Upon our arrival at the school in Pokhara we were greeted by the headmaster, who let us know that we would have five classes that day. For those of us who had been teaching in Bhaktapur, we were struck by the infrastructure of the school and the paved playground – something we were certainly not used to!

The school appeared to be in great condition and behind the site you were surrounded by green hills. One comment passed amongst the mentors was that it reminded them a little bit of the Welsh hills – nothing like a reminder of home to make you feel comfortable! We were told to expect three grade eight classes and two grade nine. Some of us were split off to teach independently, leaving four to be put into pairs to co-teach.
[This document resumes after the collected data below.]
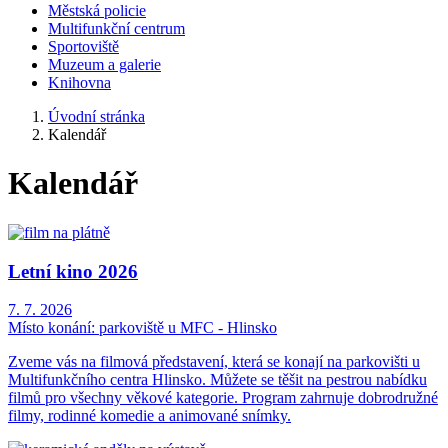
Městská policie
Multifunkční centrum
Sportoviště
Muzeum a galerie
Knihovna
Úvodní stránka
Kalendář
Kalendář
Letní kino 2026
7. 7. 2026
Místo konání:
parkoviště u MFC - Hlinsko
Zveme vás na filmová představení, která se konají na parkovišti u
Multifunkčního centra Hlinsko. Můžete se těšit na pestrou nabídku
filmů pro všechny věkové kategorie. Program zahrnuje dobrodružné
filmy, rodinné komedie a animované snímky.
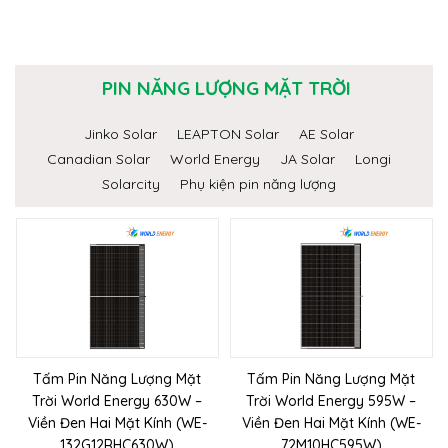
PIN NĂNG LƯỢNG MẶT TRỜI
Jinko Solar
LEAPTON Solar
AE Solar
Canadian Solar
World Energy
JA Solar
Longi
Solarcity
Phụ kiện pin năng lượng
Tấm Pin Năng Lượng Mặt
Tấm Pin Năng Lượng Mặt
Trời World Energy 630W –
Trời World Energy 595W –
Viền Đen Hai Mặt Kính (WE-
Viền Đen Hai Mặt Kính (WE-
132G12RHC630W)
72M10HC595W)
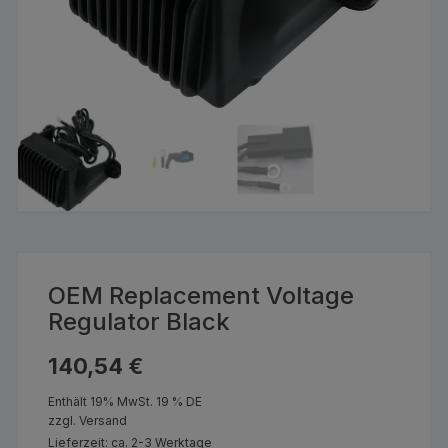
OEM Replacement Voltage
Regulator Black
140,54
€
Enthält 19% MwSt. 19 % DE
zzgl.
Versand
Lieferzeit: ca. 2-3 Werktage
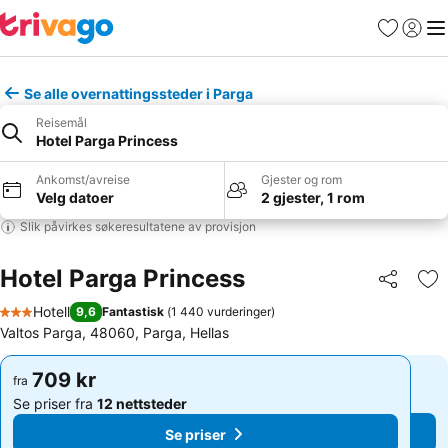
Favoritter
Logg i
Me
Se alle overnattingssteder i Parga
Reisemål
Hotel Parga Princess
Ankomst/avreise
Gjester og rom
Velg datoer
2 gjester, 1 rom
Slik påvirkes søkeresultatene av provisjon
Hotel Parga Princess
Del
Leg
Hotell
9,6
Fantastisk
(
1 440 vurderinger
)
3 Stjerner
Valtos Parga, 48060, Parga, Hellas
709 kr
709 kr
fra
fra
Se priser fra
12 nettsteder
Se priser fra
12 nettsteder
Se priser
Se priser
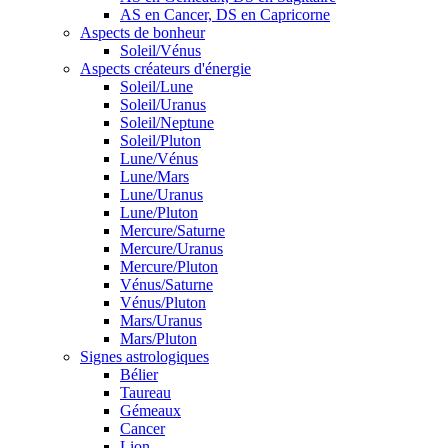
AS en Cancer, DS en Capricorne
Aspects de bonheur
Soleil/Vénus
Aspects créateurs d'énergie
Soleil/Lune
Soleil/Uranus
Soleil/Neptune
Soleil/Pluton
Lune/Vénus
Lune/Mars
Lune/Uranus
Lune/Pluton
Mercure/Saturne
Mercure/Uranus
Mercure/Pluton
Vénus/Saturne
Vénus/Pluton
Mars/Uranus
Mars/Pluton
Signes astrologiques
Bélier
Taureau
Gémeaux
Cancer
Lion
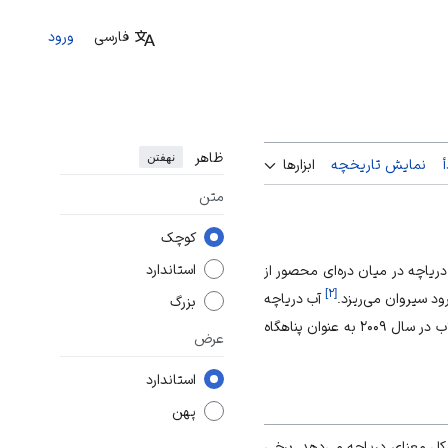
فارسی
ورود
ظاهر
نهفتن
نمایش تاریخچه
ابزارها
متن
کوچک
استاندارد
دریاچه در میان دره‌ای محصور از
]
۲
[
رود سیروان می‌ریزد.
آب دریاچه
بزرگ
این تالاب در سال ۲۰۰۹ به عنوان پناهگاه
عرض
استاندارد
پهن
در کل معنای دریاچه می‌دهد. برخی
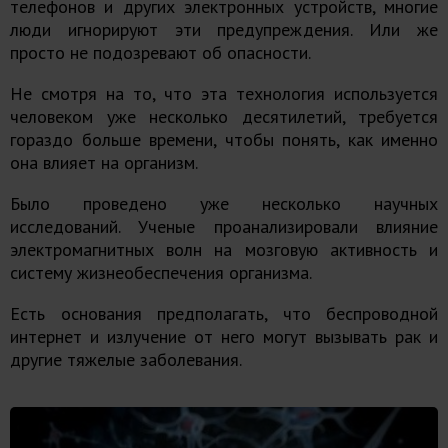
телефонов и других электронных устройств, многие
люди игнорируют эти предупреждения. Или же
просто не подозревают об опасности.
Не смотря на то, что эта технология используется
человеком уже несколько десятилетий, требуется
гораздо больше времени, чтобы понять, как именно
она влияет на организм.
Было проведено уже несколько научных
исследований. Ученые проанализировали влияние
электромагнитных волн
на мозговую активность и
систему жизнеобеспечения организма.
Есть основания предполагать, что беспроводной
интернет и излучение от него могут вызывать рак и
другие тяжелые заболевания.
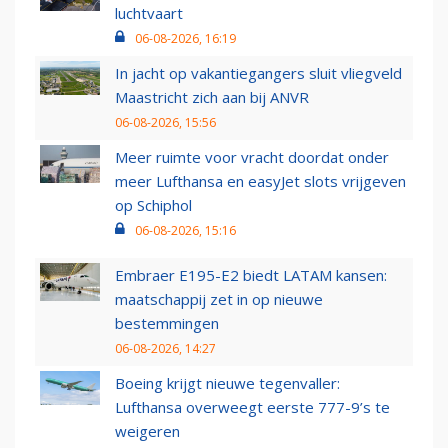
luchtvaart
06-08-2026, 16:19
In jacht op vakantiegangers sluit vliegveld
Maastricht zich aan bij ANVR
06-08-2026, 15:56
Meer ruimte voor vracht doordat onder
meer Lufthansa en easyJet slots vrijgeven
op Schiphol
06-08-2026, 15:16
Embraer E195-E2 biedt LATAM kansen:
maatschappij zet in op nieuwe
bestemmingen
06-08-2026, 14:27
Boeing krijgt nieuwe tegenvaller:
Lufthansa overweegt eerste 777-9’s te
weigeren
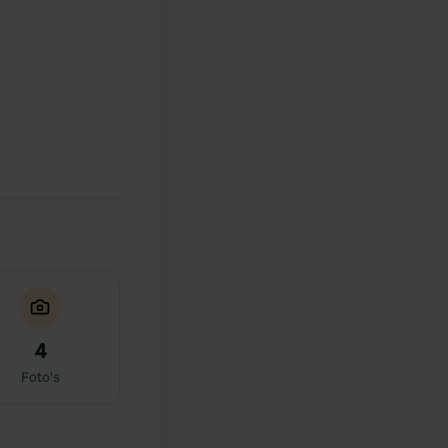
4
Foto's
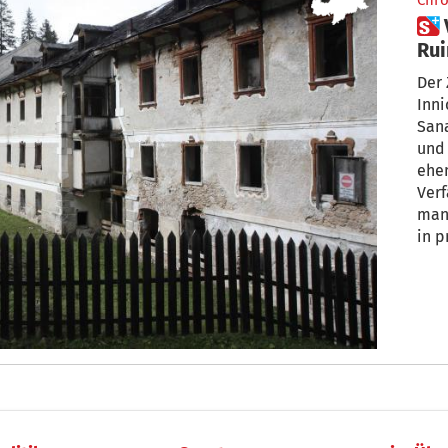
Chro
 Vom einstigen Grandhotel zur
Ru
Der 
Inni
Sana
und 
ehe
Verf
man 
in p
sin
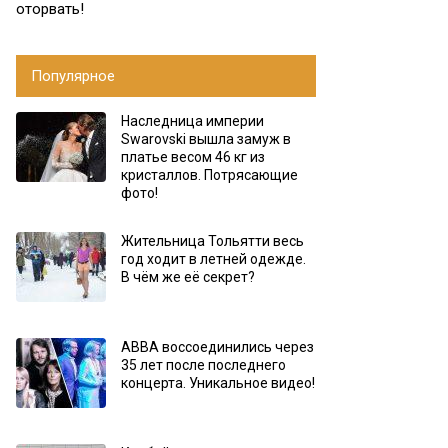
оторвать!
Популярное
Наследница империи
Swarovski вышла замуж в
платье весом 46 кг из
кристаллов. Потрясающие
фото!
Жительница Тольятти весь
год ходит в летней одежде.
В чём же её секрет?
АВВА воссоединились через
35 лет после последнего
концерта. Уникальное видео!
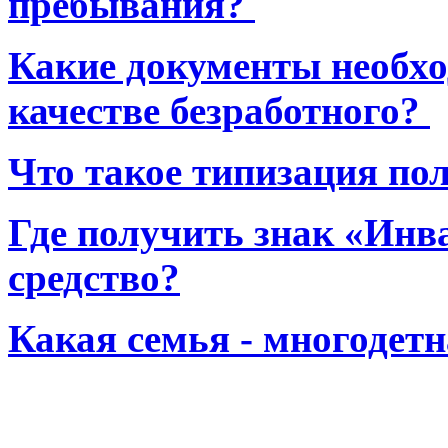
пребывания?
Какие документы необхо
качестве безработного?
Что такое типизация по
Где получить знак «Инв
средство?
Какая семья - многодет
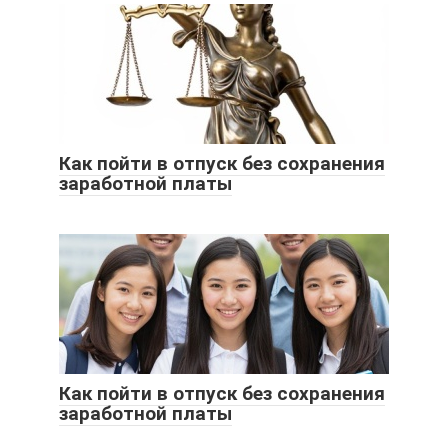
Как пойти в отпуск без сохранения
заработной платы
Как пойти в отпуск без сохранения
заработной платы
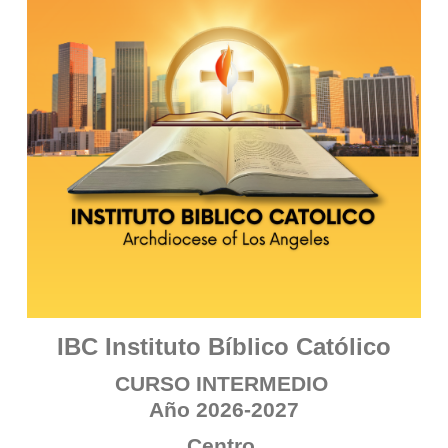
IBC Instituto Bíblico Católico
CURSO INTERMEDIO
Año 2026-2027
Centro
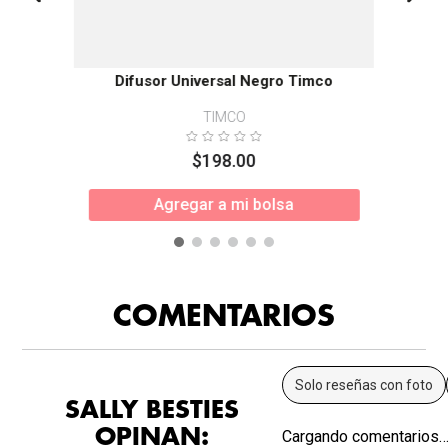
Difusor Universal Negro Timco
TIMCO
$
198
.
00
Agregar a mi bolsa
COMENTARIOS
Solo reseñas con foto
SALLY BESTIES
OPINAN:
Cargando comentarios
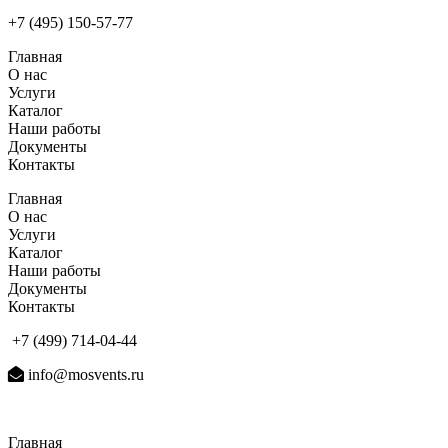
+7 (495) 150-57-77
Главная
О нас
Услуги
Каталог
Наши работы
Документы
Контакты
Главная
О нас
Услуги
Каталог
Наши работы
Документы
Контакты
+7 (499) 714-04-44
info@mosvents.ru
Главная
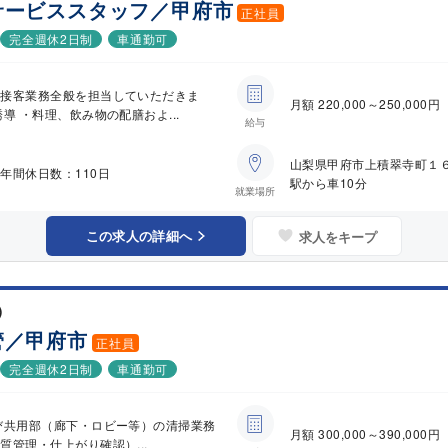
サービススタッフ／甲府市
正社員
完全週休2日制
車通勤可
る接客業務全般を担当していただきま
月額 220,000～250,00
導 ・料理、飲み物の配膳およ...
給与
山梨県甲府市上積翠寺町１
年間休日数：110日
駅から車10分
就業場所
この求人の詳細へ
求人をキープ
)
管／甲府市
正社員
完全週休2日制
車通勤可
び共用部（廊下・ロビー等）の清掃業務
月額 300,000～390,00
管理・仕上がり確認）...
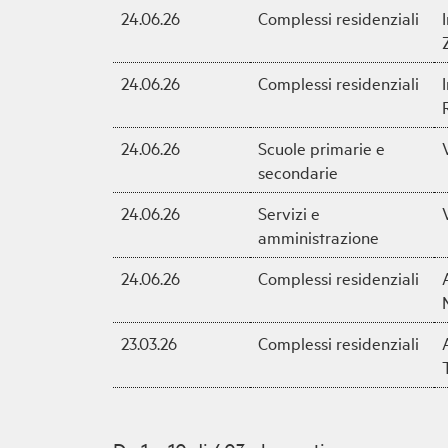
24.06.26
Complessi residenziali
24.06.26
Complessi residenziali
24.06.26
Scuole primarie e
secondarie
24.06.26
Servizi e
amministrazione
24.06.26
Complessi residenziali
23.03.26
Complessi residenziali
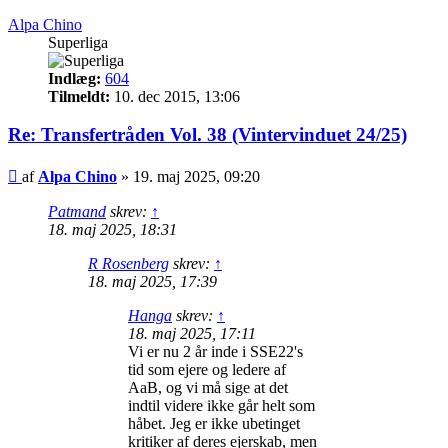
Alpa Chino
Superliga
Indlæg:
604
Tilmeldt:
10. dec 2015, 13:06
Re: Transfertråden Vol. 38 (Vintervinduet 24/25)
Indlæg
af
Alpa Chino
»
19. maj 2025, 09:20
Patmand
skrev:
↑
18. maj 2025, 18:31
R Rosenberg
skrev:
↑
18. maj 2025, 17:39
Hanga
skrev:
↑
18. maj 2025, 17:11
Vi er nu 2 år inde i SSE22's
tid som ejere og ledere af
AaB, og vi må sige at det
indtil videre ikke går helt som
håbet. Jeg er ikke ubetinget
kritiker af deres ejerskab, men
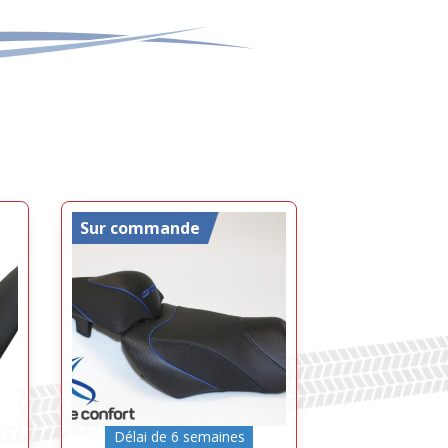
Sur commande
Délai de 6 semaines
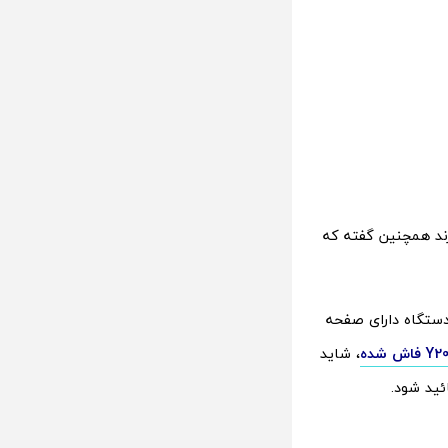
رند همچنین گفته که
 Flipkart گفته این دستگاه دارای صفحه
، شاید
ئید شود.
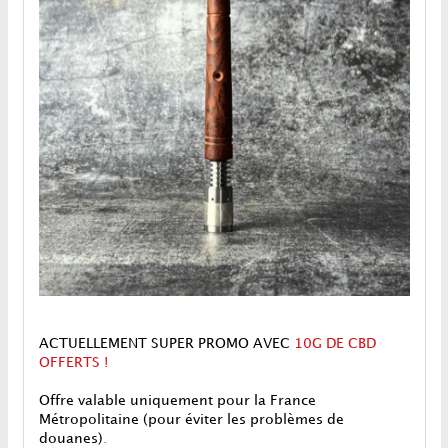
ACTUELLEMENT SUPER PROMO AVEC
10G DE CBD
OFFERTS !
Offre valable uniquement pour la France
Métropolitaine (pour éviter les problèmes de
douanes)
.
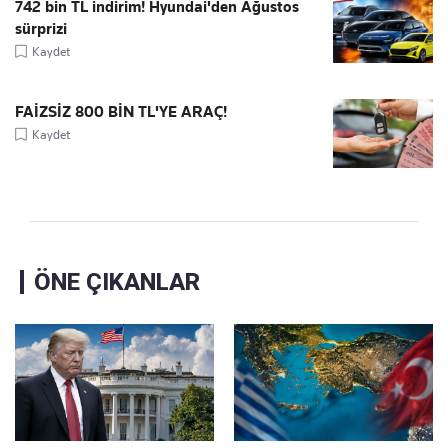
742 bin TL indirim! Hyundai'den Ağustos
sürprizi
Kaydet
FAİZSİZ 800 BİN TL'YE ARAÇ!
Kaydet
ÖNE ÇIKANLAR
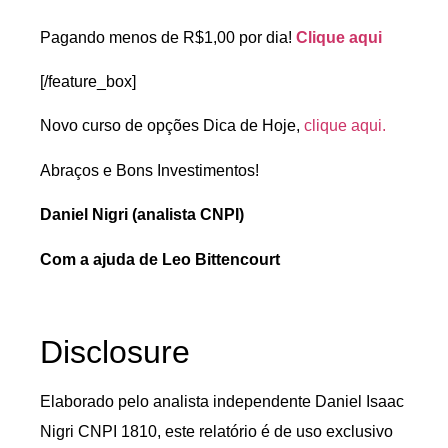
Pagando menos de R$1,00 por dia!
Clique aqui
[/feature_box]
Novo curso de opções Dica de Hoje,
clique aqui.
Abraços e Bons Investimentos!
Daniel Nigri (analista CNPI)
Com a ajuda de Leo Bittencourt
Disclosure
Elaborado pelo analista independente Daniel Isaac
Nigri CNPI 1810, este relatório é de uso exclusivo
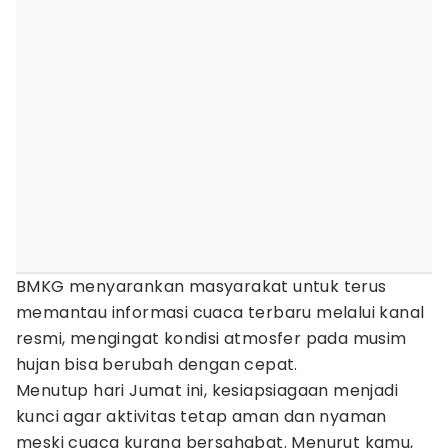
BMKG menyarankan masyarakat untuk terus
memantau informasi cuaca terbaru melalui kanal
resmi, mengingat kondisi atmosfer pada musim
hujan bisa berubah dengan cepat.
Menutup hari Jumat ini, kesiapsiagaan menjadi
kunci agar aktivitas tetap aman dan nyaman
meski cuaca kurang bersahabat. Menurut kamu,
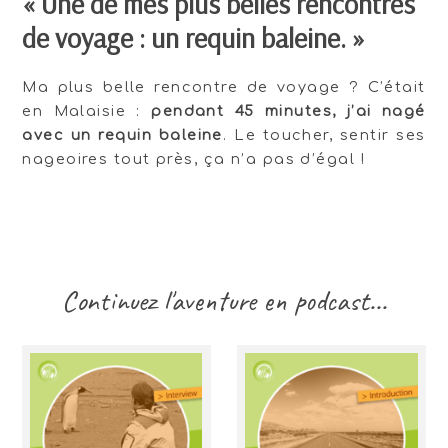
« Une de mes plus belles rencontres
de voyage : un requin baleine. »
Ma plus belle rencontre de voyage ? C’était
en Malaisie :
pendant 45 minutes, j’ai nagé
avec un requin baleine
. Le toucher, sentir ses
nageoires tout près, ça n’a pas d’égal !
Continuez l'aventure en podcast...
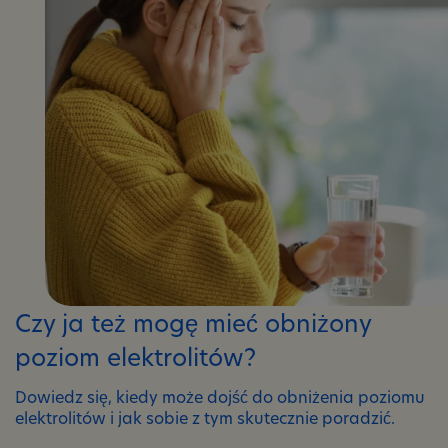
Czy ja też mogę mieć obniżony
poziom elektrolitów?
Dowiedz się, kiedy może dojść do obniżenia poziomu
elektrolitów i jak sobie z tym skutecznie poradzić.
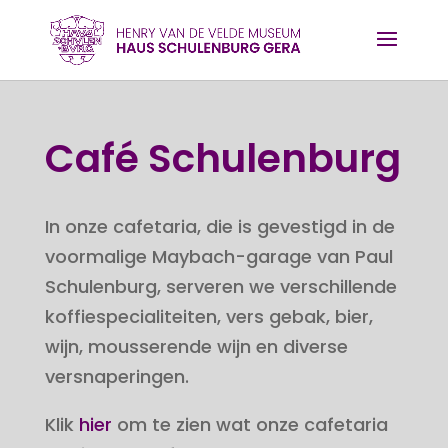
Café Schulenburg
In onze cafetaria, die is gevestigd in de
voormalige Maybach-garage van Paul
Schulenburg, serveren we verschillende
koffiespecialiteiten, vers gebak, bier,
wijn, mousserende wijn en diverse
versnaperingen.
Klik
hier
om te zien wat onze cafetaria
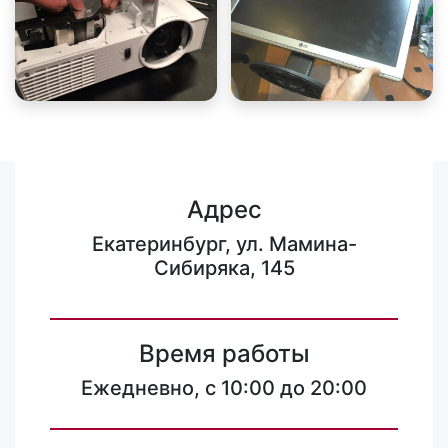
Адрес
Екатеринбург, ул. Мамина-
Сибиряка, 145
Время работы
Ежедневно, с 10:00 до 20:00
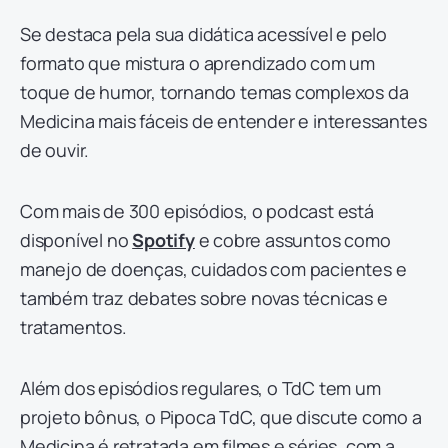
Se destaca pela sua didática acessível e pelo
formato que mistura o aprendizado com um
toque de humor, tornando temas complexos da
Medicina mais fáceis de entender e interessantes
de ouvir.
Com mais de 300 episódios, o podcast está
disponível no
Spotify
e cobre assuntos como
manejo de doenças, cuidados com pacientes e
também traz debates sobre novas técnicas e
tratamentos.
Além dos episódios regulares, o TdC tem um
projeto bônus, o Pipoca TdC, que discute como a
Medicina é retratada em filmes e séries, com a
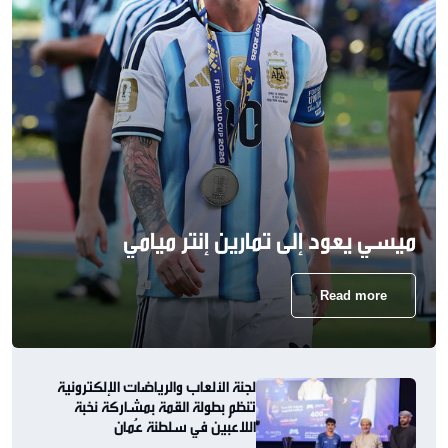
ميسي يعود إلى تمارين إنتر ميامي
Read more
لجنة الألعاب والرياضات الإلكترونية
تنظم بطولة القمة بمشاركة نخبة
اللاعبين في سلطنة عُمان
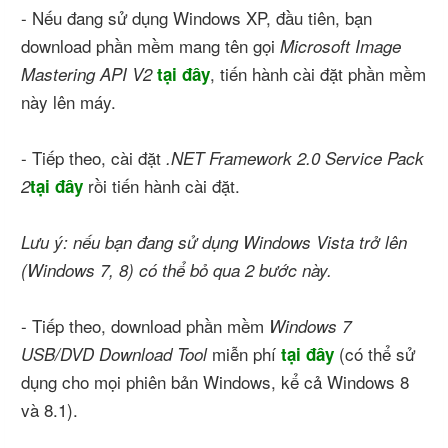
- Nếu đang sử dụng Windows XP, đầu tiên, bạn
download phần mềm mang tên gọi
Microsoft Image
, tiến hành cài đặt phần mềm
Mastering API V2
tại đây
này lên máy.
- Tiếp theo, cài đặt
.NET Framework 2.0 Service Pack
rồi tiến hành cài đặt.
2
tại đây
Lưu ý: nếu bạn đang sử dụng Windows Vista trở lên
(Windows 7, 8) có thể bỏ qua 2 bước này.
- Tiếp theo, download phần mềm
Windows 7
miễn phí
(có thể sử
USB/DVD Download Tool
tại đây
dụng cho mọi phiên bản Windows, kể cả Windows 8
và 8.1).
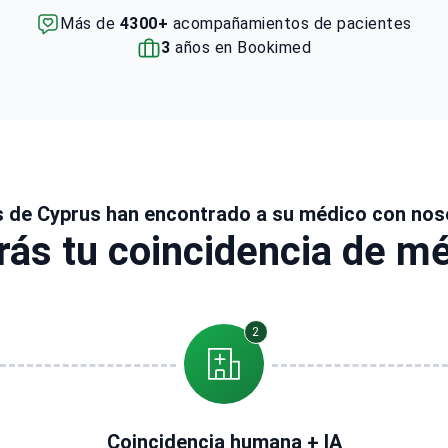
Más de
4300+
acompañamientos de pacientes
3
años en Bookimed
s de Cyprus han encontrado a su médico con nos
ás tu coincidencia de mé
2
Coincidencia humana + IA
Sana and myself walked into our classroom of grade nines and were shocked to find a huge class of 49 pupils.

We started to teach our first lesson and they were certainly eager to get involved, but we quickly realised that our voices just were not physically loud enough. With the classroom walls being made out of bamboo i.e. Wafer-thin and not soundproof, next doors class’ number game completely drowned our voices out! Luckily, we had a brief team talk and decided to put the boys, Kris and James, in our class with the idea being that their voices might be louder than ours.

After a long and hard day of teaching, in which all of us came away with sore throats, we were able to put together a 5 person team to invite to the Debate Mate final in Kathmandu. It was a spur of the moment decision to invite a team from Pokhara, and was a result of a successful teaching day and some excellent students. Alex frantically sought to gather the money needed to give to the school for the transport. We joked that we would know have to live in hope that they would definitely turn up and not run away with 10,000 rupee (of course they showed up and were absolutely fantastic!).